Questions about bah.regex
BlitzMax Forums/Brucey's Modules/Questions about bah.regex
| ||
I read through the help and PCRE man, but didn't quite understand everything... What does TRegEx.Find do? It returns a match object, which has SubCount matches, but what are they? PCRE has "standard" and "alternative" matching methods, of which common.bmx seems to import the standard one... However the man says this about the standard method: If a leaf node is reached, a matching string has been found, and at that point the algorithm stops. So why would it ever return more than one match? Also, will the match always be the first from left, the shortest, the longest or something else? If I need to find the longest match beginning at position 0 in the string, what should I do? |
| ||
Well, I'm no expert... but I'll see what I can do :-) What does TRegEx.Find do? It finds the first match in the string. On subsequent calls, it will find the next match, and so on. ...a match object, which has SubCount matches, but what are they? A regular expression can be quite complex, finding not only the main match, but all sub-pattern matches which make up the whole. For a basic search you would not necessarily be interested in these, but for other searches you might want it to pre-split a date into its constituent parts, for example. Here's a little example of subpatterns.

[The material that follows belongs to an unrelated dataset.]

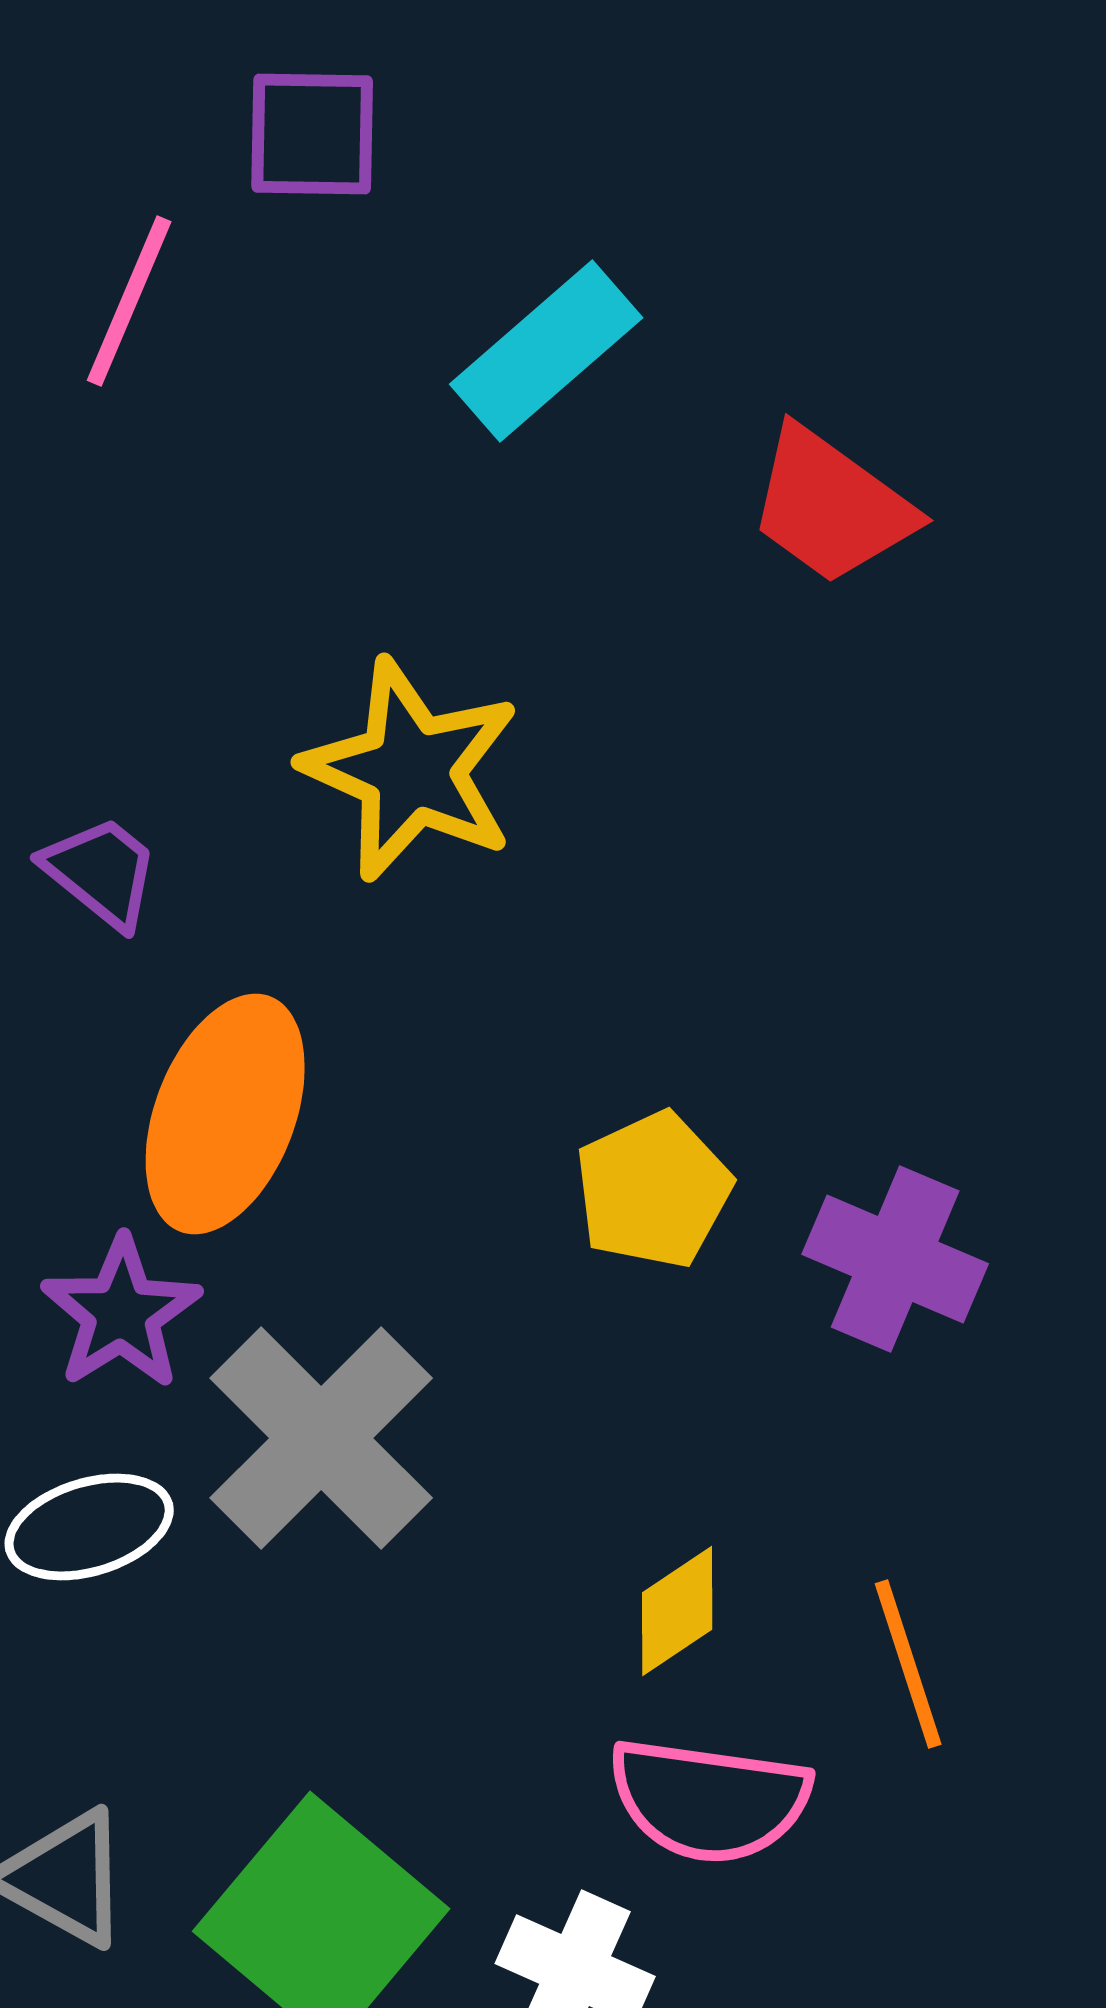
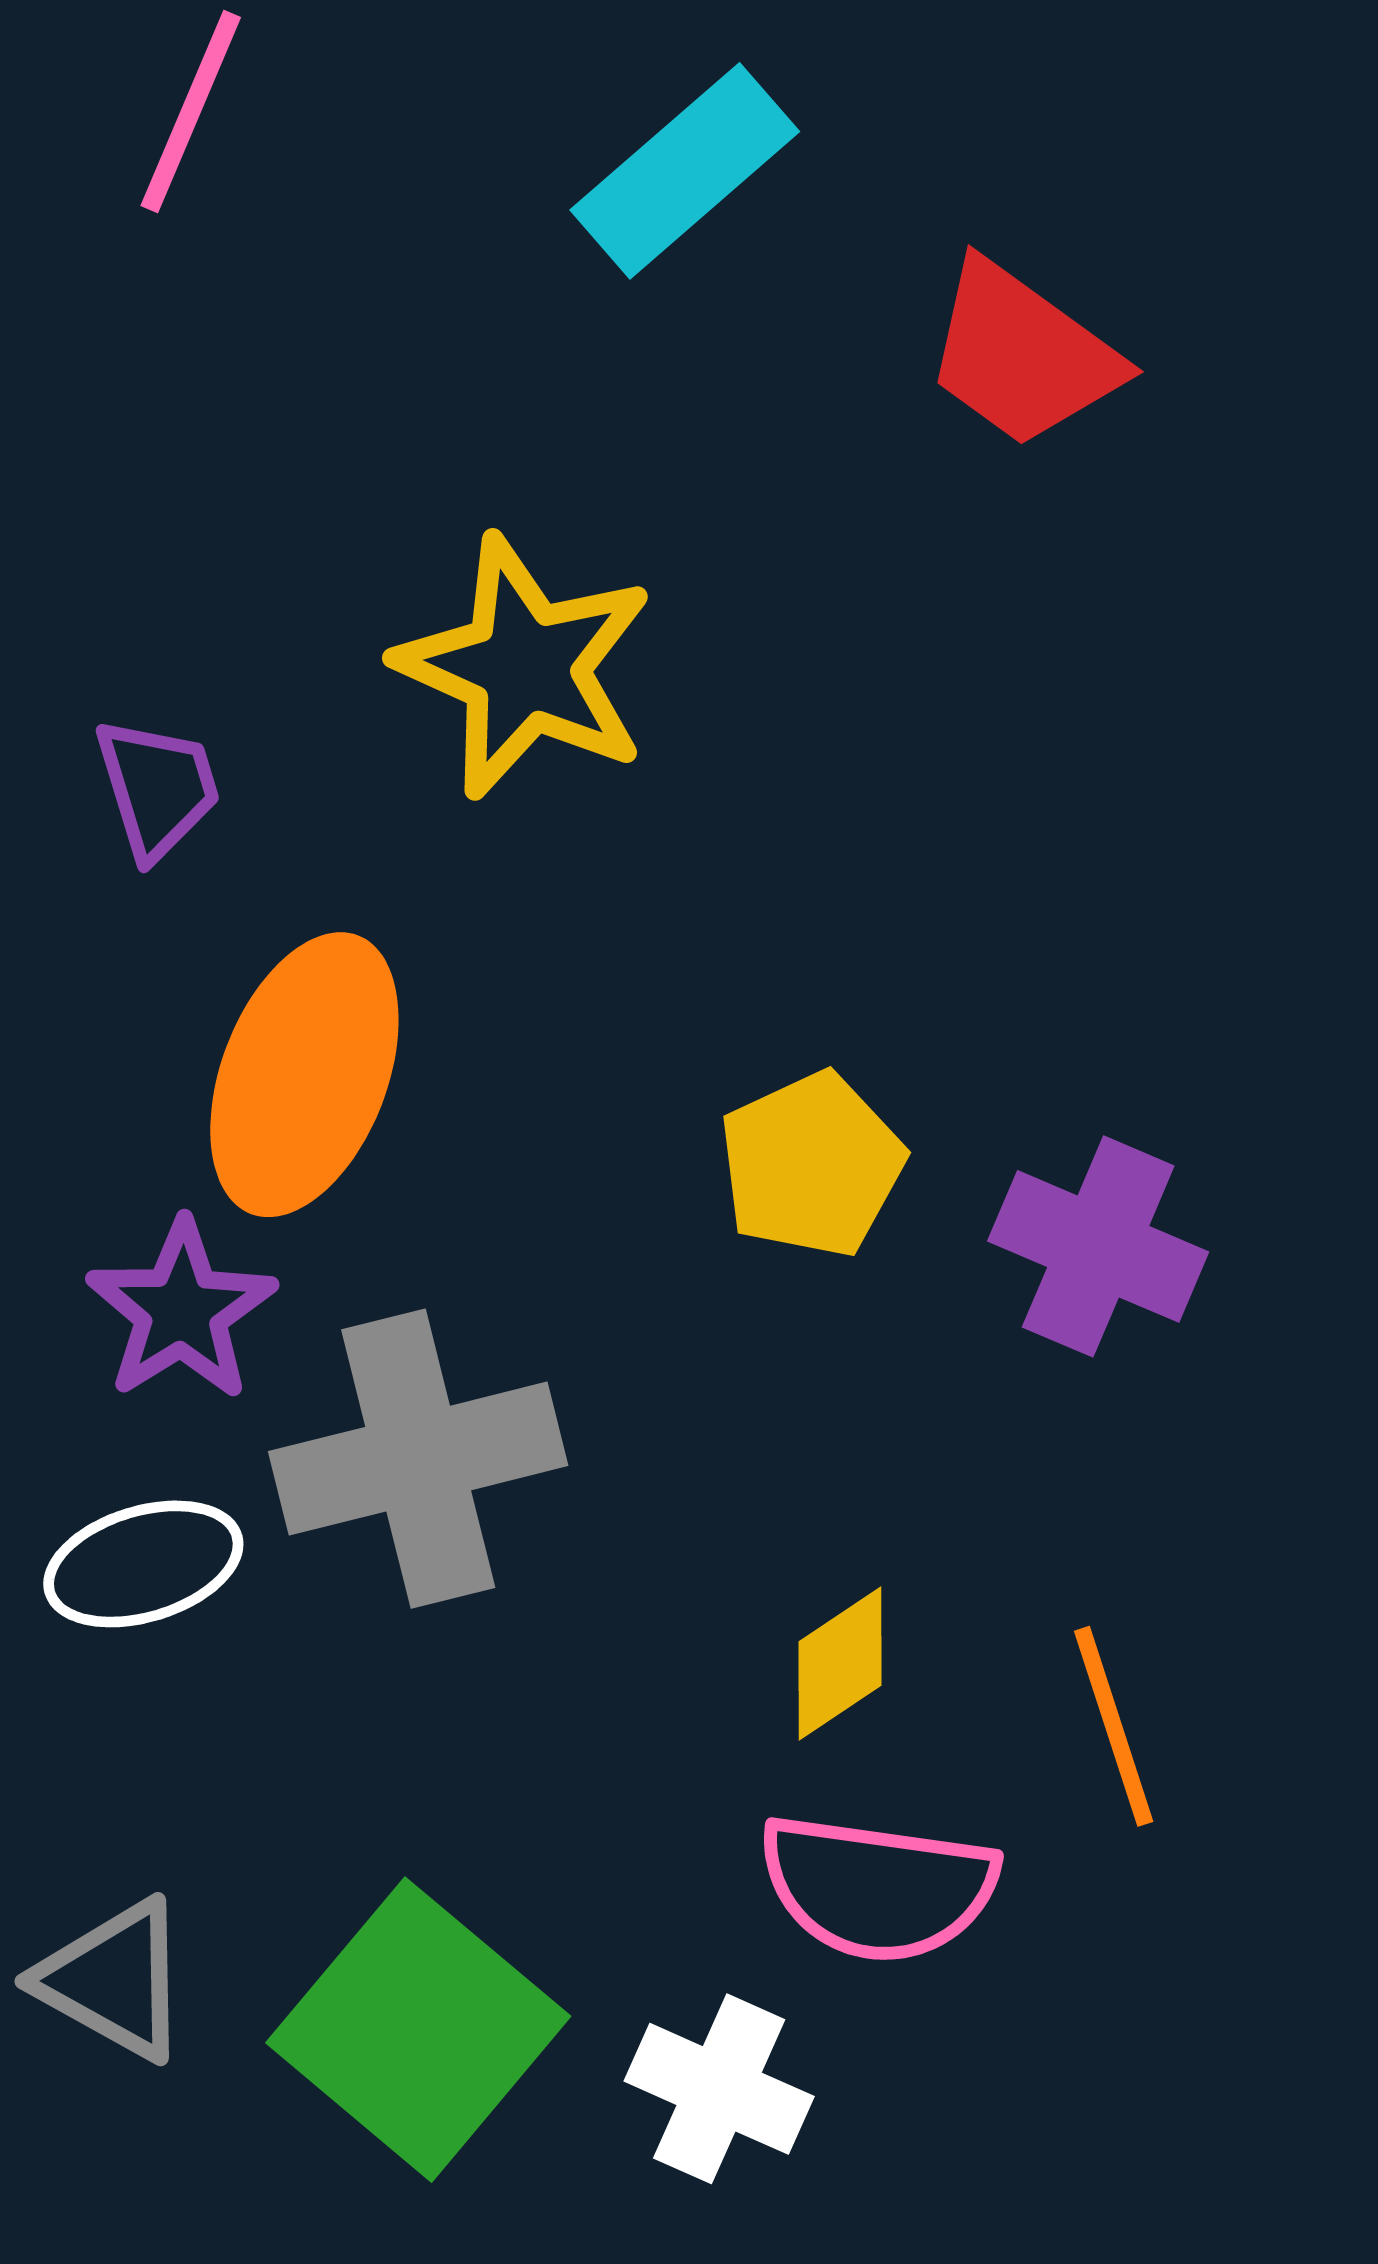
purple trapezoid: (101, 872) -> (158, 788), turned 34
gray cross: (321, 1438) -> (418, 1459), turned 31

The expression itself is taken from the docs : SuperStrict Framework BaH.Regex Import BRL.StandardIO Local pattern:String = "the ((red|white) (king|queen))" Local search:String = "the red king" Local regex:TRegEx = TRegEx.Create(pattern) Try Local match:TRegExMatch = regex.Find(search) While match For Local i:Int = 0 Until match.SubCount() Print i + ": " + match.SubExp(i) Next match = regex.Find() Wend Catch e:TRegExException Print "Error : " + e.toString() End End Try It outputs this : 0: the red king 1: red king 2: red 3: king which are the subpatterns as defined by the brackets (). The bbdoc docs for BaH.Regex do go over how subpatterns and suchlike work, although I have to say it is a tad on the deep and technical side. You can also use things such as "Lookahead assertions" and "Lookbehind assertions", and a whole load of other meaty set of character combinations to be very specific in your search parameters. So why would it ever return more than one match? I can't say I've read much on the page you linked to, but it does appear to work. Changing the search string in the above example to Local search:String = "the red king was here, but the white bishop was nowhere to be found. Did you see the white king, perhance?" results in the following output: 0: the red king 1: red king 2: red 3: king 0: the white king 1: white king 2: white 3: king so obviously Find() was able to pick up two separate matching cases in the string, and break down the subpatterns at the same time. Also, will the match always be the first from left, the shortest, the longest or something else? I think that depends how you write the expression, but I'm not an expert. Obviously, if you do something like this - [A]+ - it will match *any* series of A. .... Hope this helps a little bit for now? |
| ||
Thanks! I totally misunderstood the part about subexpressions, that's why I was confused. I thought the different subexpressions in a TRegExMatch object were related to different matches instead of patterns within the same match. So, I guess what I needed to know was whether something like [a-z]+ always matches the longest string from the beginning. Eg. for search$ = "abcd efghi" will I always get the match for "abcd" instead of "abc" or "efghi" or "a" - all of which match the pattern. |
| ||
For your example, I would expect it to match twice, once for "abcd" and once for "efghi". "a" doesn't necessarily match in this case, since you are asking for a run of characters, where the full set of "abcd" is the match. |